Sunday, April 13, 2014

Four More Years

Today is my four year anniversary from diagnosis. We have endured so much, our mental and physical strength have been tested. We've had three brain surgeries. We've moved three times. We've re-learned how to read, and walk, and run. We re-learned how to write and use utensils. We expanded our vocabulary. We've lost the ability to drive, then earned our way back behind the wheel. We've had adventures, completed races, tried every brain tumor diet on the planet, researched and gone to the edge of our limits. We've traveled across the country, even the world, to seek the best treatment. And through it all, I can't help but enjoy every moment (even the tough times). The longer I'm alive, the more grateful I am. It's exponential. I've heard new parents say that they couldn't even anticipate how much they love their new child, and that's how I feel about life. Every day my heart swells with gratitude. I love it here. I love my life. 

This weekend Danny surprised me with several fun things. My favorite was a cat video festival. I laughed so hard that I cried. For about an hour. Anything that can make you cry in joy is a great thing. 

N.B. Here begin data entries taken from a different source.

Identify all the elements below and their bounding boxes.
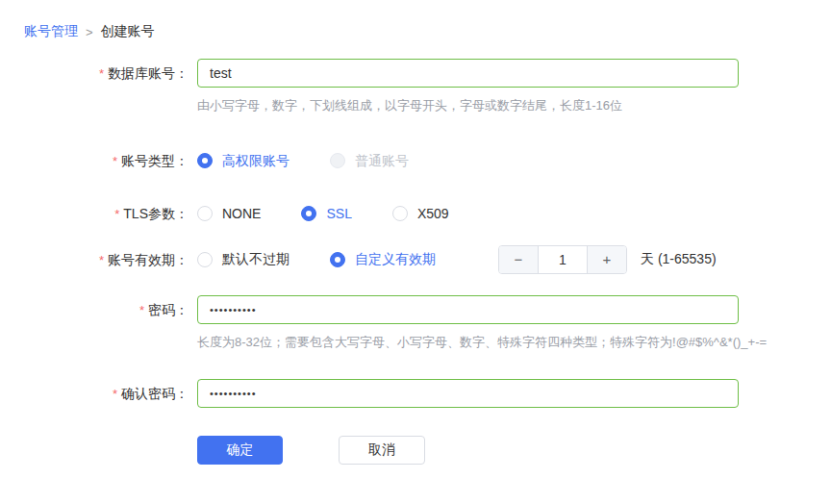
password-label: *密码：	[0, 295, 189, 325]
radio-checked-icon	[197, 153, 213, 168]
validity-unit-range-text: 天 (1-65535)	[641, 251, 717, 268]
form-row-db-account: *数据库账号： 由小写字母，数字，下划线组成，以字母开头，字母或数字结尾，长度1…	[0, 59, 831, 114]
required-asterisk: *	[113, 154, 117, 168]
confirm-password-label: *确认密码：	[0, 379, 189, 409]
stepper-decrease-button[interactable]: −	[499, 246, 539, 273]
password-helper-text: 长度为8-32位；需要包含大写字母、小写字母、数字、特殊字符四种类型；特殊字符为…	[197, 334, 767, 351]
breadcrumb-link-account-management[interactable]: 账号管理	[24, 23, 78, 40]
validity-label: *账号有效期：	[0, 245, 189, 275]
form-actions: 确定 取消	[197, 436, 831, 465]
cancel-button[interactable]: 取消	[339, 436, 425, 465]
required-asterisk: *	[99, 253, 104, 267]
required-asterisk: *	[99, 66, 104, 81]
radio-never-expire[interactable]: 默认不过期	[197, 251, 290, 268]
radio-tls-x509[interactable]: X509	[392, 204, 449, 223]
tls-label: *TLS参数：	[0, 204, 189, 224]
radio-tls-none[interactable]: NONE	[197, 204, 261, 223]
form-row-password: *密码： 长度为8-32位；需要包含大写字母、小写字母、数字、特殊字符四种类型；…	[0, 295, 831, 351]
breadcrumb-separator: >	[86, 25, 93, 39]
password-input[interactable]	[197, 295, 739, 324]
account-type-label: *账号类型：	[0, 151, 189, 171]
required-asterisk: *	[139, 303, 144, 317]
radio-unchecked-icon	[197, 206, 213, 221]
breadcrumb-current: 创建账号	[101, 23, 155, 40]
radio-disabled-icon	[330, 153, 345, 168]
radio-normal-account: 普通账号	[330, 151, 409, 170]
radio-checked-icon	[330, 252, 345, 267]
form-row-account-type: *账号类型： 高权限账号 普通账号	[0, 151, 831, 171]
breadcrumb: 账号管理 > 创建账号	[0, 0, 831, 40]
radio-unchecked-icon	[392, 206, 408, 221]
form-row-tls: *TLS参数： NONE SSL X509	[0, 204, 831, 224]
radio-unchecked-icon	[197, 252, 213, 267]
radio-high-privilege-account[interactable]: 高权限账号	[197, 151, 290, 170]
radio-checked-icon	[301, 206, 316, 221]
form-row-confirm-password: *确认密码：	[0, 379, 831, 409]
confirm-button[interactable]: 确定	[197, 436, 283, 465]
required-asterisk: *	[113, 387, 117, 401]
radio-custom-validity[interactable]: 自定义有效期	[330, 251, 436, 268]
db-account-label: *数据库账号：	[0, 59, 189, 88]
radio-tls-ssl[interactable]: SSL	[301, 204, 351, 223]
db-account-input[interactable]	[197, 59, 739, 88]
confirm-password-input[interactable]	[197, 379, 739, 408]
stepper-increase-button[interactable]: +	[587, 246, 626, 273]
required-asterisk: *	[114, 207, 119, 221]
db-account-helper-text: 由小写字母，数字，下划线组成，以字母开头，字母或数字结尾，长度1-16位	[197, 97, 739, 114]
validity-days-input[interactable]	[539, 246, 587, 273]
form-row-validity: *账号有效期： 默认不过期 自定义有效期 − + 天 (1-65535)	[0, 245, 831, 275]
create-account-page: 账号管理 > 创建账号 *数据库账号： 由小写字母，数字，下划线组成，以字母开头…	[0, 0, 831, 504]
create-account-form: *数据库账号： 由小写字母，数字，下划线组成，以字母开头，字母或数字结尾，长度1…	[0, 59, 831, 465]
validity-days-stepper: − +	[498, 245, 627, 274]
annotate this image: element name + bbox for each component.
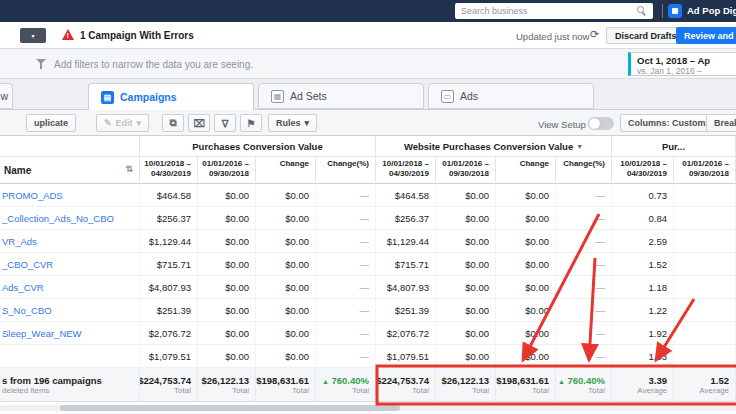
metric-cell: $0.00 [496, 207, 556, 229]
column-label: Change(%) [316, 159, 369, 169]
campaign-name-link[interactable]: Ads_CVR [0, 276, 140, 298]
footer-cell: $26,122.13Total [436, 368, 496, 401]
footer-value: $198,631.61 [496, 375, 549, 386]
column-label: Change(%) [556, 159, 605, 169]
up-arrow-icon: ▲ [558, 378, 565, 385]
discard-drafts-button[interactable]: Discard Drafts [606, 27, 686, 44]
footer-value: $224,753.74 [376, 375, 429, 386]
button-label: Rules [276, 118, 301, 128]
campaign-name-link[interactable]: S_No_CBO [0, 299, 140, 321]
campaign-name-link[interactable]: VR_Ads [0, 230, 140, 252]
footer-value: $26,122.13 [201, 375, 249, 386]
campaign-name-link[interactable]: _Collection_Ads_No_CBO [0, 207, 140, 229]
metric-cell: — [556, 253, 612, 275]
ad-sets-tab-icon: ▦ [271, 90, 284, 103]
footer-cell: ▲ 760.40%Total [316, 368, 376, 401]
metric-cell [674, 184, 736, 206]
footer-cell: $26,122.13Total [198, 368, 256, 401]
footer-sublabel: Average [699, 386, 729, 395]
business-app-icon[interactable] [668, 4, 682, 18]
column-header-change[interactable]: Change [256, 157, 316, 184]
metric-cell: — [556, 207, 612, 229]
column-header-date-a[interactable]: 10/01/2018 –04/30/2019 [612, 157, 674, 184]
footer-sublabel: Total [472, 386, 489, 395]
horizontal-scrollbar-thumb[interactable] [60, 405, 400, 411]
tab-ad-sets[interactable]: ▦ Ad Sets [258, 83, 424, 109]
metric-cell: $256.37 [376, 207, 436, 229]
group-header-purchase-roas[interactable]: Pur... [612, 136, 736, 157]
column-header-name[interactable]: Name ⇅ [0, 157, 140, 184]
table-row: PROMO_ADS$464.58$0.00$0.00—$464.58$0.00$… [0, 184, 736, 207]
metric-cell: $0.00 [198, 253, 256, 275]
metric-cell: $0.00 [496, 184, 556, 206]
tab-campaigns[interactable]: ▤ Campaigns [88, 83, 254, 110]
account-name[interactable]: Ad Pop Digital [687, 5, 736, 16]
delete-button[interactable]: ⌧ [188, 114, 210, 132]
column-header-date-b[interactable]: 01/01/2016 –09/30/2018 [198, 157, 256, 184]
group-label: Pur... [662, 141, 685, 152]
metric-cell: $0.00 [198, 230, 256, 252]
table-row: _CBO_CVR$715.71$0.00$0.00—$715.71$0.00$0… [0, 253, 736, 276]
tab-ads[interactable]: ▭ Ads [428, 83, 594, 109]
metric-cell: $0.00 [256, 253, 316, 275]
footer-cell: ▲ 760.40%Total [556, 368, 612, 401]
search-input[interactable]: Search business [455, 3, 653, 19]
refresh-icon[interactable]: ⟳ [590, 28, 599, 41]
metric-cell: — [316, 253, 376, 275]
metric-cell: 1.52 [612, 253, 674, 275]
funnel-icon: ∇ [222, 118, 229, 129]
footer-cell: $224,753.74Total [376, 368, 436, 401]
metric-cell: $4,807.93 [140, 276, 198, 298]
edit-button[interactable]: ✎ Edit ▾ [96, 114, 149, 132]
metric-cell [674, 322, 736, 344]
button-label: Columns: Custom [628, 118, 706, 128]
metric-cell: — [556, 299, 612, 321]
column-label: 04/30/2019 [376, 169, 429, 179]
group-header-website-purchases[interactable]: Website Purchases Conversion Value ▼ [376, 136, 612, 157]
campaign-name-link[interactable]: _CBO_CVR [0, 253, 140, 275]
sort-icon: ⇅ [125, 164, 133, 176]
group-header-purchases[interactable]: Purchases Conversion Value [140, 136, 376, 157]
table-body: PROMO_ADS$464.58$0.00$0.00—$464.58$0.00$… [0, 184, 736, 368]
column-header-date-a[interactable]: 10/01/2018 –04/30/2019 [140, 157, 198, 184]
rules-button[interactable]: Rules ▾ [268, 114, 317, 132]
column-label: 04/30/2019 [140, 169, 191, 179]
up-arrow-icon: ▲ [322, 378, 329, 385]
campaign-name-link[interactable]: PROMO_ADS [0, 184, 140, 206]
account-dropdown-button[interactable]: ▾ [20, 28, 46, 43]
metric-cell: $0.00 [198, 207, 256, 229]
date-range-picker[interactable]: Oct 1, 2018 – Ap vs. Jan 1, 2016 – [628, 52, 736, 76]
column-label: 09/30/2018 [436, 169, 489, 179]
column-header-date-b[interactable]: 01/01/2016 –09/30/2018 [674, 157, 736, 184]
table-toolbar: uplicate ✎ Edit ▾ ⧉ ⌧ ∇ ⚑ Rules ▾ View S… [0, 110, 736, 136]
column-header-change-pct[interactable]: Change(%) [556, 157, 612, 184]
copy-button[interactable]: ⧉ [162, 114, 184, 132]
column-label: 01/01/2016 – [674, 159, 729, 169]
column-header-date-b[interactable]: 01/01/2016 –09/30/2018 [436, 157, 496, 184]
metric-cell: $251.39 [140, 299, 198, 321]
table-row: S_No_CBO$251.39$0.00$0.00—$251.39$0.00$0… [0, 299, 736, 322]
metric-cell: $464.58 [376, 184, 436, 206]
clear-filter-button[interactable]: ∇ [214, 114, 236, 132]
results-note-label: deleted items [2, 386, 50, 395]
tag-button[interactable]: ⚑ [240, 114, 262, 132]
footer-sublabel: Total [232, 386, 249, 395]
ads-manager-screen: Search business Ad Pop Digital ▾ 1 Campa… [0, 0, 736, 414]
campaign-name-link[interactable] [0, 345, 140, 367]
review-publish-button[interactable]: Review and [676, 27, 736, 44]
column-header-change[interactable]: Change [496, 157, 556, 184]
breakdown-button[interactable]: Breakdown [706, 114, 736, 132]
metric-cell: $4,807.93 [376, 276, 436, 298]
tab-overview-partial[interactable]: w [0, 83, 13, 109]
add-filters-input[interactable]: Add filters to narrow the data you are s… [54, 59, 253, 70]
campaign-name-link[interactable]: Sleep_Wear_NEW [0, 322, 140, 344]
filter-bar: Add filters to narrow the data you are s… [0, 49, 736, 79]
column-header-date-a[interactable]: 10/01/2018 –04/30/2019 [376, 157, 436, 184]
campaign-errors-label[interactable]: 1 Campaign With Errors [80, 30, 194, 41]
metric-cell: 2.59 [612, 230, 674, 252]
duplicate-button[interactable]: uplicate [26, 114, 76, 132]
table-row: VR_Ads$1,129.44$0.00$0.00—$1,129.44$0.00… [0, 230, 736, 253]
view-setup-toggle[interactable] [588, 117, 614, 130]
metric-cell: $2,076.72 [376, 322, 436, 344]
column-header-change-pct[interactable]: Change(%) [316, 157, 376, 184]
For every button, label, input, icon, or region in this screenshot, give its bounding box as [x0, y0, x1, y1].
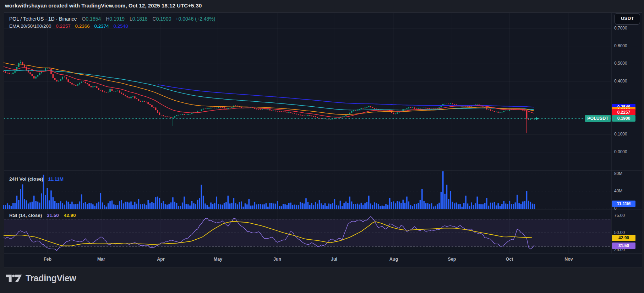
chart-canvas[interactable] [0, 0, 644, 293]
volume-bar [528, 201, 529, 209]
candle-body [231, 107, 233, 108]
volume-bar [522, 202, 524, 209]
volume-bar [383, 206, 385, 209]
volume-bar [406, 197, 408, 209]
volume-bar [376, 203, 377, 209]
volume-bar [513, 204, 514, 209]
volume-bar [328, 203, 329, 209]
candle-body [53, 74, 54, 78]
candle-body [395, 114, 396, 114]
candle-body [273, 111, 274, 111]
volume-bar [239, 202, 240, 209]
volume-bar [467, 203, 469, 209]
tradingview-logo[interactable]: TradingView [6, 272, 76, 284]
time-axis[interactable] [4, 254, 611, 267]
candle-body [210, 108, 212, 108]
candle-body [60, 79, 61, 81]
candle-body [132, 96, 134, 97]
candle-body [260, 110, 261, 110]
candle-body [5, 71, 6, 73]
candle-body [174, 116, 175, 118]
volume-bar [66, 201, 67, 209]
volume-bar [281, 206, 282, 209]
volume-bar [420, 200, 421, 209]
candle-body [262, 109, 263, 110]
candle-body [530, 119, 531, 119]
candle-body [292, 113, 294, 113]
rsi-legend: RSI (14, close) 31.50 42.90 [9, 213, 76, 218]
volume-bar [494, 202, 495, 209]
volume-bar [503, 201, 504, 209]
volume-bar [176, 203, 178, 209]
candle-body [444, 104, 446, 104]
volume-bar [130, 202, 132, 209]
candle-body [67, 79, 69, 82]
candle-body [33, 76, 35, 78]
volume-bar [168, 204, 170, 209]
volume-bar [28, 203, 29, 209]
volume-bar [60, 201, 61, 209]
candle-body [283, 112, 284, 112]
volume-bar [304, 203, 305, 209]
tradingview-logo-text: TradingView [26, 273, 76, 283]
volume-bar [138, 199, 140, 209]
candle-body [294, 113, 295, 114]
candle-body [450, 103, 451, 104]
volume-bar [490, 203, 491, 209]
candle-body [328, 119, 329, 119]
price-tick: 0.4000 [614, 79, 627, 84]
symbol-title: POL / TetherUS · 1D · Binance [9, 16, 77, 22]
volume-bar [64, 204, 65, 209]
volume-bar [273, 203, 274, 209]
volume-bar [22, 184, 23, 209]
volume-bar [134, 202, 136, 209]
volume-bar [197, 200, 198, 209]
volume-bar [12, 203, 14, 209]
volume-bar [410, 205, 411, 209]
price-tick: 0.6000 [614, 43, 627, 48]
candle-body [115, 91, 116, 91]
volume-bar [446, 185, 448, 209]
candle-body [75, 85, 77, 86]
volume-bar [167, 205, 168, 209]
volume-bar [340, 201, 341, 209]
volume-bar [248, 199, 250, 209]
volume-bar [269, 203, 271, 209]
volume-bar [266, 203, 267, 209]
candle-body [235, 106, 236, 106]
volume-bar [77, 204, 78, 209]
ema-legend: EMA 20/50/100/200 0.2257 0.2366 0.2374 0… [9, 23, 131, 29]
candle-body [218, 107, 219, 108]
volume-bar [58, 203, 60, 209]
month-label: Nov [564, 257, 573, 262]
candle-body [370, 106, 371, 107]
volume-bar [20, 189, 21, 209]
volume-bar [286, 205, 288, 209]
candle-body [98, 88, 99, 90]
volume-bar [374, 202, 375, 209]
candle-body [438, 107, 440, 108]
month-label: Apr [157, 257, 165, 262]
ohlc-close: C0.1900 [153, 16, 171, 22]
volume-bar [178, 206, 179, 209]
candle-body [229, 108, 231, 108]
candle-body [237, 106, 238, 106]
volume-bar [497, 203, 499, 209]
price-tick: 0.1000 [614, 132, 627, 137]
candle-body [317, 117, 318, 118]
candle-body [56, 80, 58, 81]
candle-body [153, 107, 155, 107]
volume-bar [518, 203, 520, 209]
candle-body [224, 107, 225, 108]
volume-bar [207, 205, 208, 209]
candle-body [505, 111, 507, 111]
volume-bar [294, 204, 295, 209]
candle-body [70, 82, 71, 83]
candle-body [9, 73, 10, 74]
rsi-ma-value: 42.90 [64, 213, 76, 218]
volume-bar [5, 205, 6, 209]
volume-bar [476, 197, 478, 209]
volume-bar [204, 203, 206, 209]
candle-body [91, 86, 92, 87]
gridlines [4, 13, 611, 254]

Of course we got out to celebrate our muscles, and legs, and strength, and crazy ability to overcome the effects from the first brain surgery. I can't believe that they told me I probably wouldn't jog/run again. Fooled you guys. Ha!



Dan surprised me by setting up our patio stuff so that I could read my book in our triangle park. I can't believe that spot used to be dirt. You can see Emma's outline under the umbrella toward the back of the trough garden. She's a big fan (left side).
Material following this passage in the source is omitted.